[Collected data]
━━━━
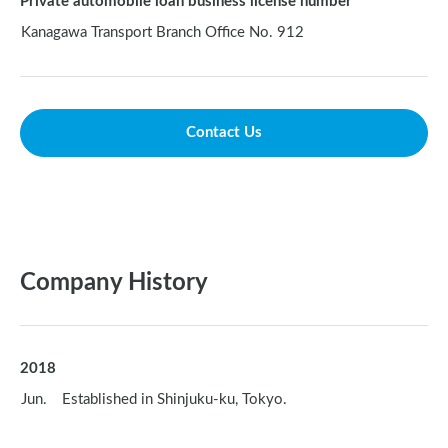
Private automobile loan business license number
Kanagawa Transport Branch Office No. 912
Contact Us
Company History
2018
Jun. Established in Shinjuku-ku, Tokyo.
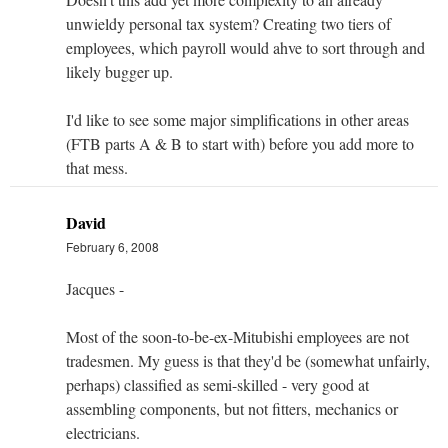
unwieldy personal tax system? Creating two tiers of
employees, which payroll would ahve to sort through and
likely bugger up.
I'd like to see some major simplifications in other areas
(FTB parts A & B to start with) before you add more to
that mess.
David
February 6, 2008
Jacques -
Most of the soon-to-be-ex-Mitubishi employees are not
tradesmen. My guess is that they'd be (somewhat unfairly,
perhaps) classified as semi-skilled - very good at
assembling components, but not fitters, mechanics or
electricians.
━━━━
Reproduce the data verbatim and omit each image.

▸ **Result of this task**:
Private automobile loan business license number
Kanagawa Transport Branch Office No. 912
Contact Us
Company History
2018
Jun. Established in Shinjuku-ku, Tokyo.
unwieldy personal tax system? Creating two tiers of
employees, which payroll would ahve to sort through and
likely bugger up.
I'd like to see some major simplifications in other areas
(FTB parts A & B to start with) before you add more to
that mess.
David
February 6, 2008
Jacques -
Most of the soon-to-be-ex-Mitubishi employees are not
tradesmen. My guess is that they'd be (somewhat unfairly,
perhaps) classified as semi-skilled - very good at
assembling components, but not fitters, mechanics or
electricians.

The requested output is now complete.